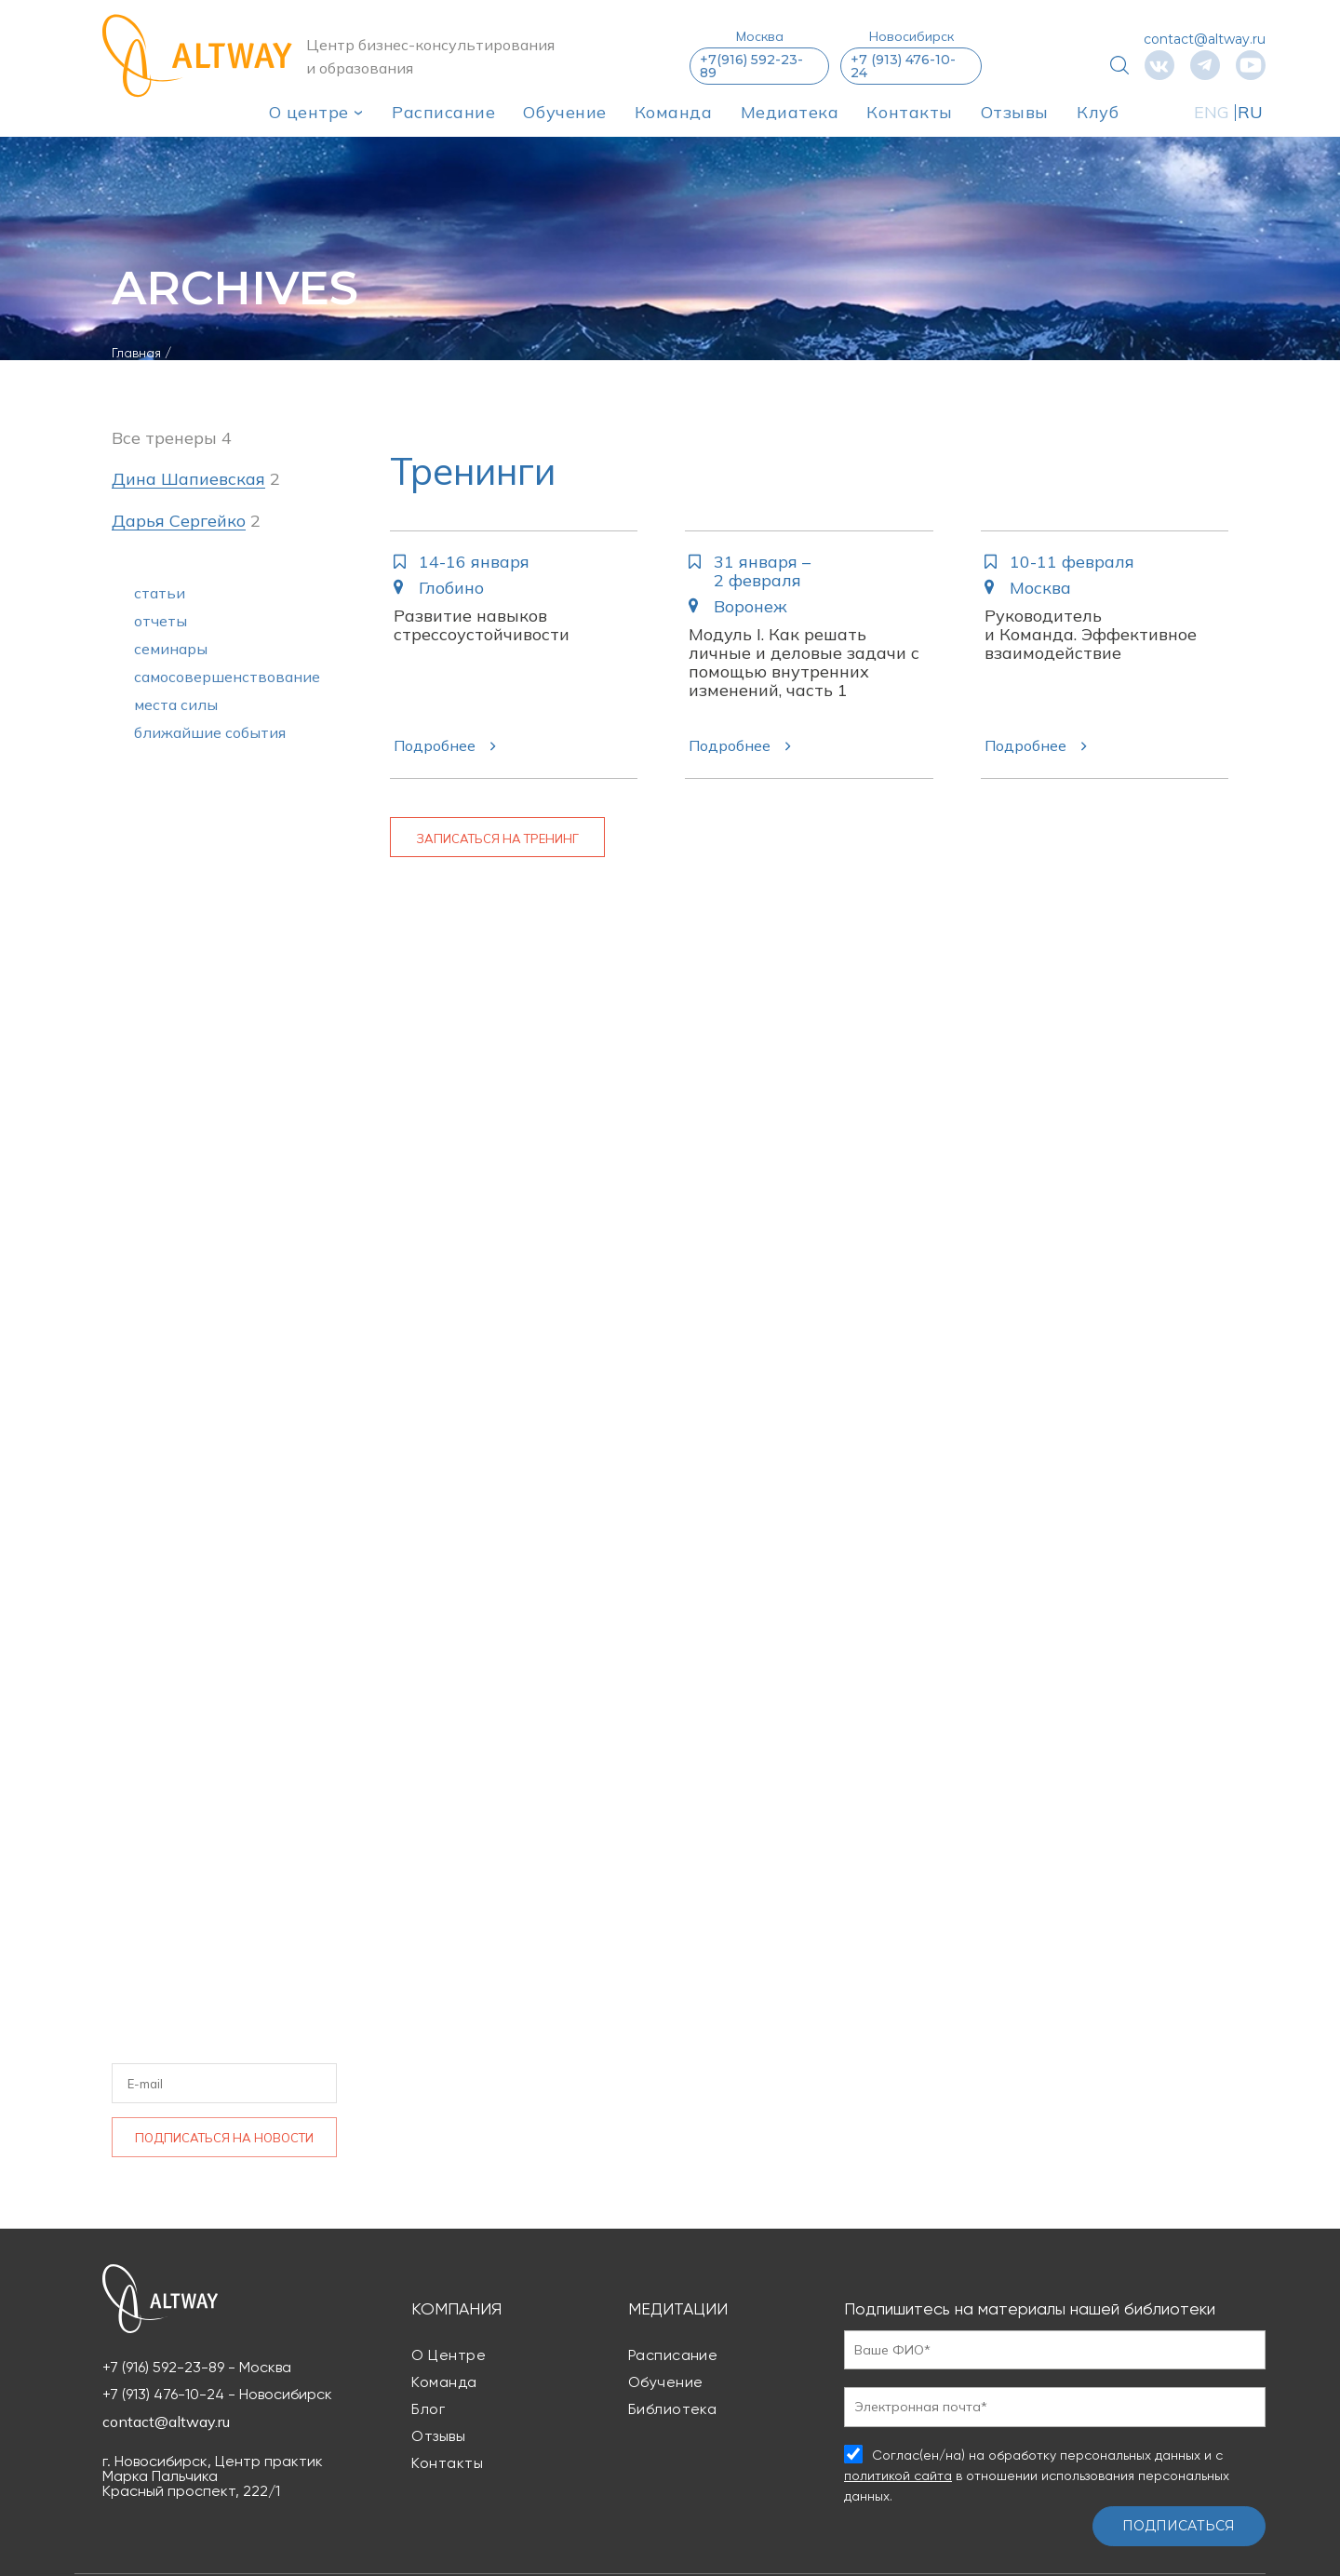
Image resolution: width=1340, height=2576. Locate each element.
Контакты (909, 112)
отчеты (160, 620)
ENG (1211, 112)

* * *

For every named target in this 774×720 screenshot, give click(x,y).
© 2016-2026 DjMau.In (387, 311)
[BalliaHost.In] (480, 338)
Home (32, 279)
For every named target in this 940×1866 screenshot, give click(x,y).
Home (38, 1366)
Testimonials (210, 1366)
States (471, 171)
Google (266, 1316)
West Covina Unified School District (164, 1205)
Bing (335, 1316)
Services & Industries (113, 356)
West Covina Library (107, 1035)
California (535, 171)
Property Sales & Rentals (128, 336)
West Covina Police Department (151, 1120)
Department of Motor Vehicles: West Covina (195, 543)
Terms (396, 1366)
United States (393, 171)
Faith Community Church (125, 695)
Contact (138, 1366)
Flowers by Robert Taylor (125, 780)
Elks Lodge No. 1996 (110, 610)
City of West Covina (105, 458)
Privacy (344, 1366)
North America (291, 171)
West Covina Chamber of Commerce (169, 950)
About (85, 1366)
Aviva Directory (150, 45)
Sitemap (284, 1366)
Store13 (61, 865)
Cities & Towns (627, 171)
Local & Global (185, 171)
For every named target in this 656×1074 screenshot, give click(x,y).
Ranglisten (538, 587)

---

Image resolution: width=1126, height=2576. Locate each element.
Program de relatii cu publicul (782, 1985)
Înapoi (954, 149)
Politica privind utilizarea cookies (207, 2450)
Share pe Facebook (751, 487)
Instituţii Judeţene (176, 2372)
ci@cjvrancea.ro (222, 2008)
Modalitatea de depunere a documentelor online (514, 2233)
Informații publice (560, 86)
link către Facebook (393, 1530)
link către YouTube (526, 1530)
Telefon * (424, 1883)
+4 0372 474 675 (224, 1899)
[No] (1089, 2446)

== Brief ==
From the material above, retype precisely the lines between the line holding "Image resolution: width=1340, height=2576." and the line holding "ENG (1211, 112)", inclusive, and nothing beyond them.

== Solution to the exercise ==
Image resolution: width=1340, height=2576. Locate each element.
Контакты (909, 112)
отчеты (160, 620)
ENG (1211, 112)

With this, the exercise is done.